They buried her three years ago.
Black rain, folded flags, too many closed mouths and eyes that didn’t meet his. She was gone. That’s what they said. That’s what they all believed.
But now, something else stalks the alleys of Gotham. A trench coat. A blank, faceless mask. A shadow that moves with purpose and violence. Whispers call her The Question. He saw her in the blurred footage from a robbery takedown. The way she moved, the slight limp on the right leg, the stance she always had before throwing a punch—it was her.
He told himself it was grief. Guilt. Too many cold nights staring at an empty desk across from his own. But then came the voice—crackled through a tapped radio frequency in a busted drug den.
“You still think like a cop.”
His blood froze. It wasn’t imagination.
She was alive.
And she was hiding.
Tonight, the city burns.
A warehouse down in the Narrows went up in flames—arson, clearly, but with no cause on file. It was an execution. The kind she would’ve never let go unanswered. So he waited.
And she came.
Her silhouette appeared through the smoke, rising from the edge of the rooftop like a phantom born from fire.
He didn’t announce himself.

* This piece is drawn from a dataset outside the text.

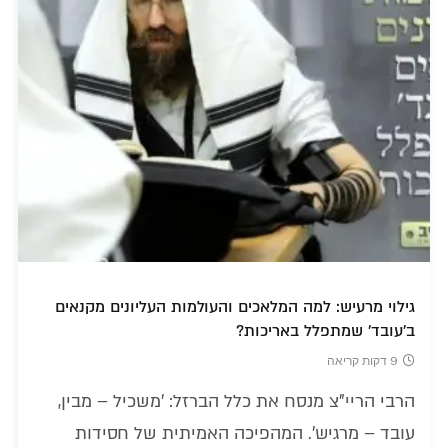
גילוי מרעיש: למה המלאכים והעולמות העליונים מקנאים
ב'עובד' שמתפלל באריכות?
9 דקות קריאה
הרבי הריי"צ מנסח את כלל הברזל: 'משכיל – מבין,
עובד – מרגיש'. המהפיכה האמיתית של חסידות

Just walked toward her.
“You were dead.”
She didn’t turn. “Close enough.”
“You let me think I buried you.”
“I let you live.”
Finally, she turned. That mask stared back at him, blank and uncaring—but beneath it, the tremor in her voice cracked the armor. “If you’d known, you would’ve followed. You always did.”
“I still would.”
“I know,” she whispered.
The silence between them stretched like a wound.
“You came back for vengeance?” he asked.
“No. Justice.”
A beat.
“For who?”
She looked over her shoulder, toward the glow of sirens far away. Then back at him.
“For the both of us.”
She stepped forward. Slowly. His breath caught as her gloved hand reached for the edge of her mask.
Then—
A sound. Not sirens. Closer. A gun cocking. A footstep on wet metal.
They weren’t alone.
She dropped the mask back in place. Voice low. “We’ll finish this.”
Before he could speak again—she was gone.
Smoke swallowed her.
But the trail she left behind was brighter than ever.